Restoring landscapes across the Mount Alexander Region

Caring for old paddock trees: best practice

Posted on 11 September, 2023 by Ivan

Why protect paddock trees?

Paddock trees are often the oldest and most valuable habitat elements in agricultural landscapes. When paddock trees are cleared, it takes generations to replace the habitat they provided, including the insects and abundant nectar for birds and mammals, thick bark with cracks and crevices for microbats and small reptiles, and hollows for many significant species.

Paddock trees provide great habitat for travelling birds and wildlife between larger tracts of habitat. Photo: CC

Even standing dead trees, fallen branches and leaf litter offer valuable resources and should be retained wherever possible. Many paddock trees across our region are suffering die-back caused by old age, pests and disease, nutrient loading, soil compaction and lack of protection from intensive agricultural practices. These valuable giants are disappearing from our farming landscapes, often with no younger trees to replace them. However, we can take action to protect paddock trees to extend their life, and establish future generations.

How do we protect paddock trees?

  • Fence off paddock trees from stock and machinery where possible, including space around them to promote natural regeneration.
  • Incorporate existing paddock trees into revegetation plantings to improve the health of paddock trees and habitat value of revegetation.
  • Leave dead paddock trees standing if possible – they contain cracks, crevices and hollows for wildlife such as microbats, and perching sites for birds of prey, parrots and water birds.
  • Install stock-proof guards around young trees within paddocks if fencing is not feasible.
  • Reduce grazing pressure: When native vegetation is browsed heavily, plants struggle to flower or set seed, and they have less habitat value. Grazing pressure also creates soil compaction and increased nutrient loads from manure.

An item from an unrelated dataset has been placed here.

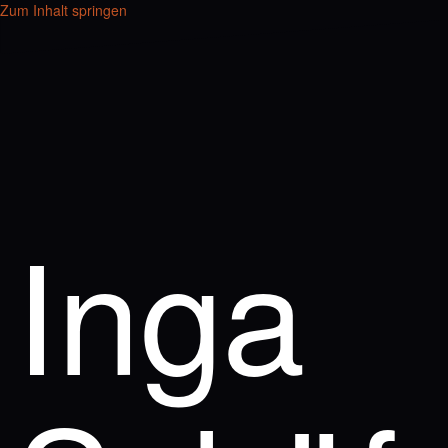
Zum Inhalt springen
Inga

A magnificent large Yellow Box (Eucalyptus melliodora) with young, successional trees growing in a fenced off area. Photo: CC

The importance of remnant vegetation

As most of our region was cleared for mining, timber and agriculture, any remaining native vegetation is extremely valuable for wildlife habitat and provides many on-farm benefits. Remnant vegetation is essentially indigenous plants growing in their natural environment. Protecting bush with lots of plant species and a complex structure is the highest priority. However, even a single large old tree, or a patch of native grasses or shrubs is worth protecting.

Revegetation is a valuable tool to increase species diversity, and expand or reconnect existing patches of bush to provide habitat for wildlife. However, the process of reestablishing high quality habitat in cleared areas is very labour-intensive and slow.

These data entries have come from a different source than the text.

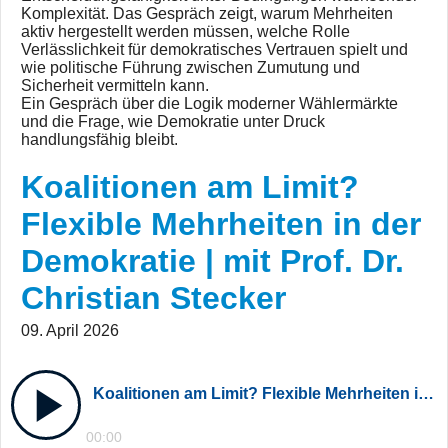
Komplexität. Das Gespräch zeigt, warum Mehrheiten
aktiv hergestellt werden müssen, welche Rolle
Verlässlichkeit für demokratisches Vertrauen spielt und
wie politische Führung zwischen Zumutung und
Sicherheit vermitteln kann.
Ein Gespräch über die Logik moderner Wählermärkte
und die Frage, wie Demokratie unter Druck
handlungsfähig bleibt.
Koalitionen am Limit?
Flexible Mehrheiten in der
Demokratie | mit Prof. Dr.
Christian Stecker
09. April 2026
Koalitionen am Limit? Flexible Mehrheiten in der Demokratie | mit Prof. Dr. Christian Stecker
00:00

Large trees can take hundreds of years to grow and develop the tree hollows and create the fallen timber essential for many local wildlife species. Leaf litter can take decades to rebuild. Soil conditions in disturbed areas often favour weedy grass growth or inhibit growth of native plants, and some plant species are difficult to source or are unavailable.

Revegetation of degraded woodlands with understory plants. Photo: Gen Kay

Protecting what native vegetation is already there, and providing the conditions for it to regenerate naturally, is much cheaper and easier than re-establishing it from scratch. Eucalypts and other plants often self-seed, and if protected from grazing animals and weed competition, can start to establish. It is far easier to protect areas of seedlings with plant guards or fencing than investing in the planning, site preparation, planting, and ongoing maintenance of revegetation.

And finally……leave rocks, logs, branches and leaf litter

Leave logs on the ground to provide important resources for fungi, insects, reptiles, frogs, birds and small mammals. Clearing up rocks, logs, branches and leaves will exclude many woodland animals by removing the habitat elements they depend on. It will create a simple habitat and favour animals that are already common in our towns and farms, like magpies, cockatoos, rabbits, foxes and hares.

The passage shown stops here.